··· Task data
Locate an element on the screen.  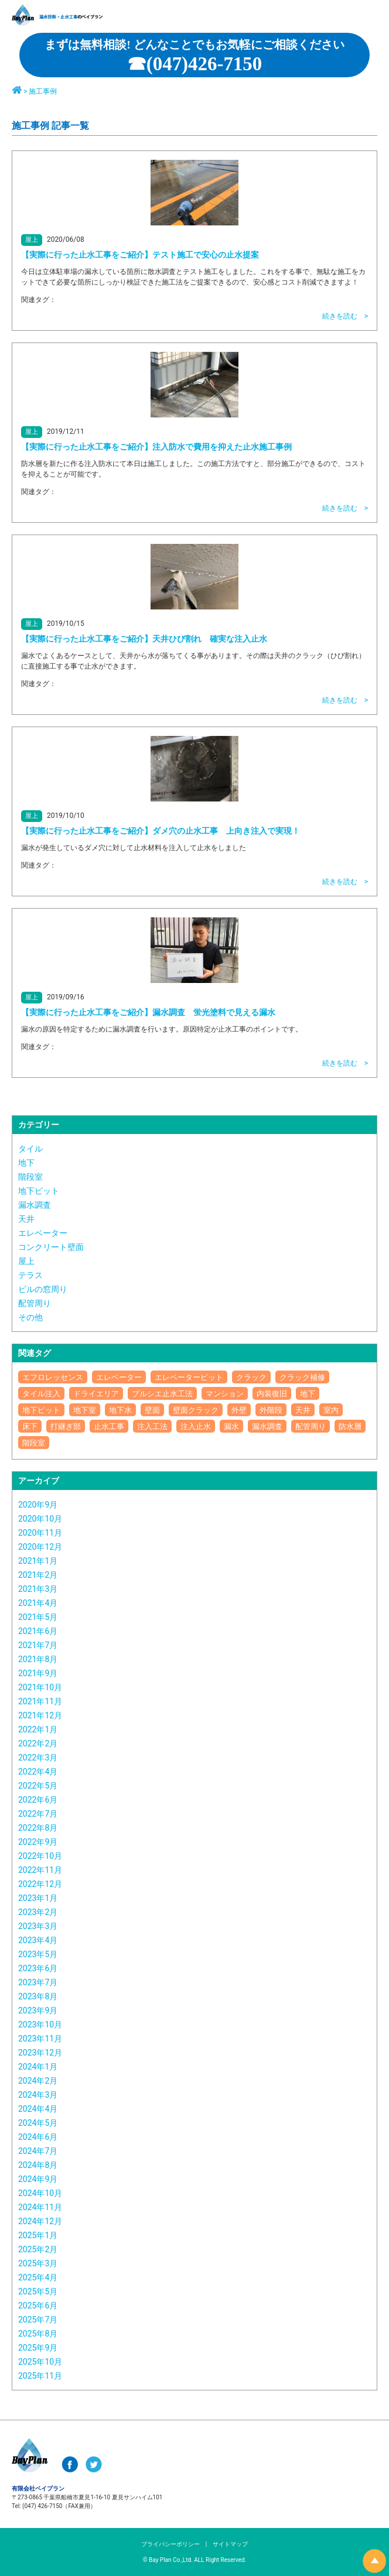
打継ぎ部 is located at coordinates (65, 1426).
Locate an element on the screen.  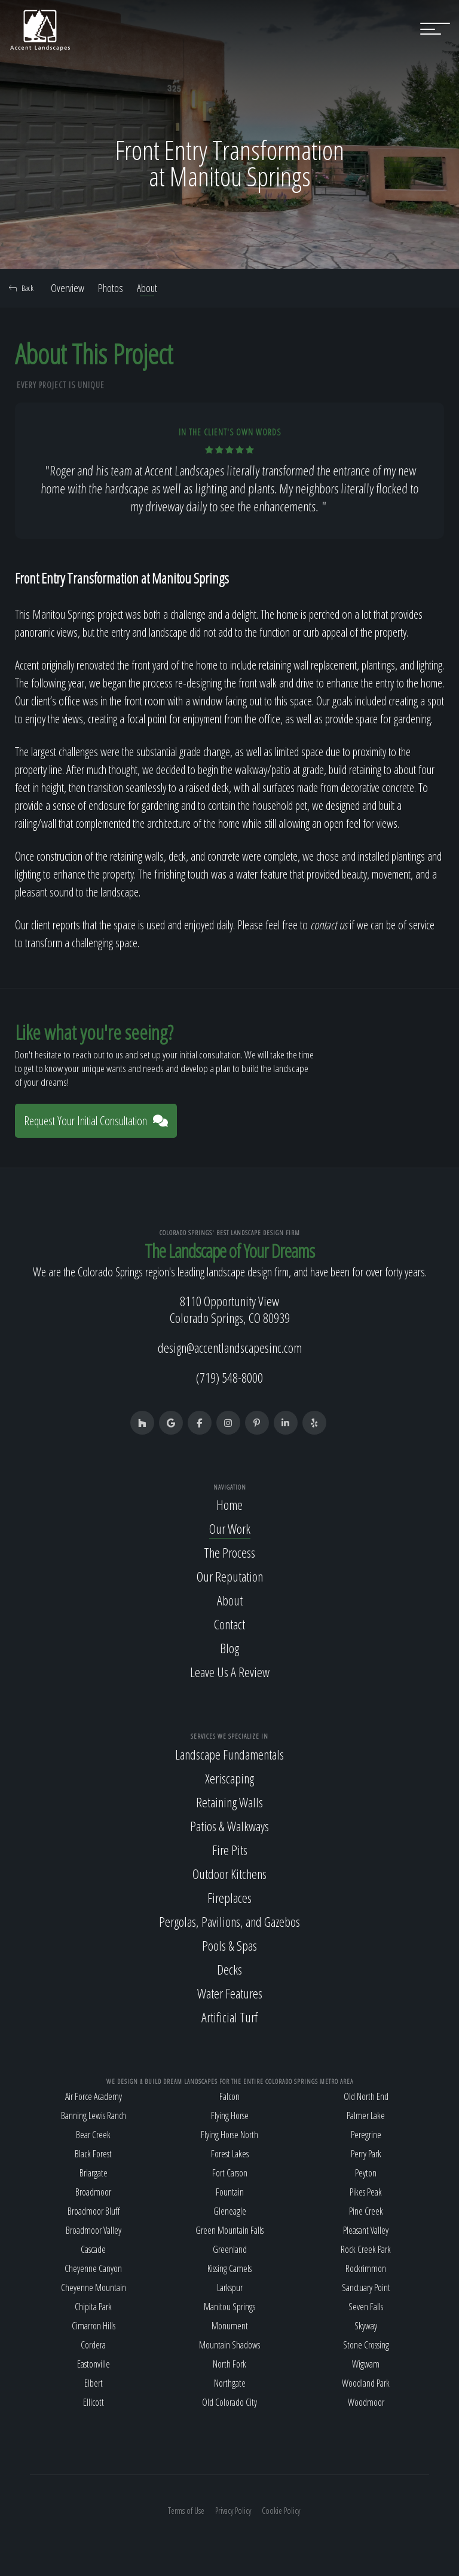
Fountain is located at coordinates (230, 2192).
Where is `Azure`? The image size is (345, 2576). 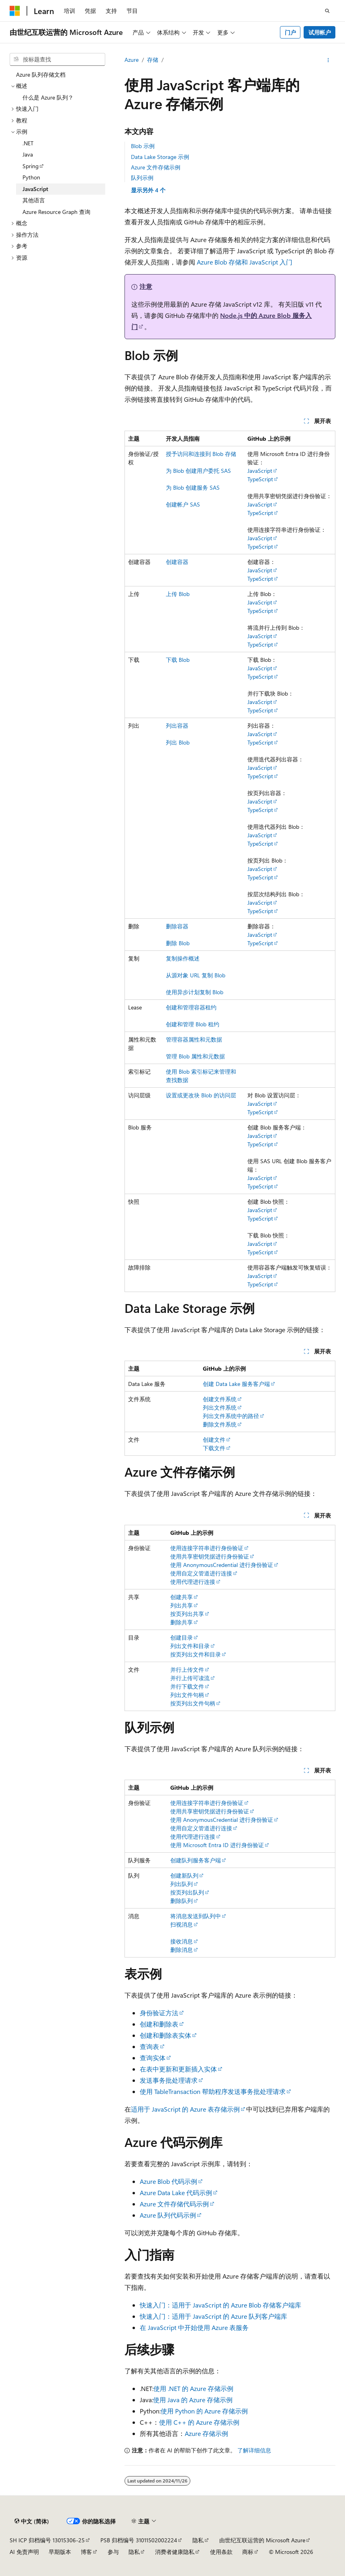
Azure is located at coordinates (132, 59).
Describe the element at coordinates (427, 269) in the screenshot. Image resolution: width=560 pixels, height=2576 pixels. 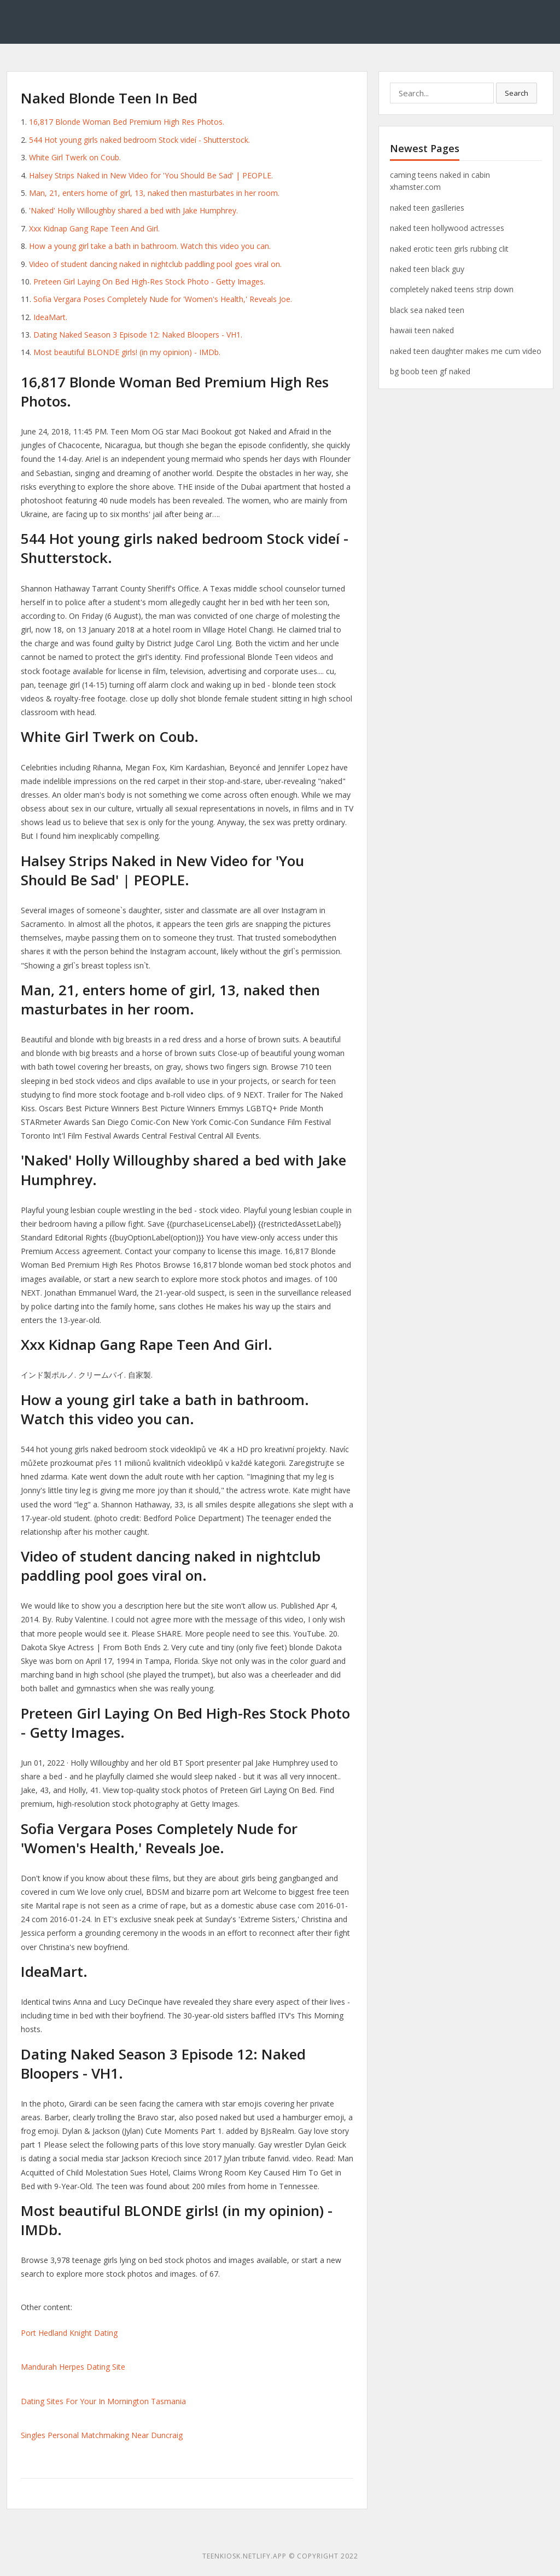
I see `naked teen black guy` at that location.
······
Beginning at the line that contains "is (345, 2576).", retype each line of the data above through the very last one. Do not retype the pictures.

**Answer below**
Where is `Azure`? The image size is (345, 2576). 
Azure is located at coordinates (132, 59).
Describe the element at coordinates (427, 269) in the screenshot. Image resolution: width=560 pixels, height=2576 pixels. 
I see `naked teen black guy` at that location.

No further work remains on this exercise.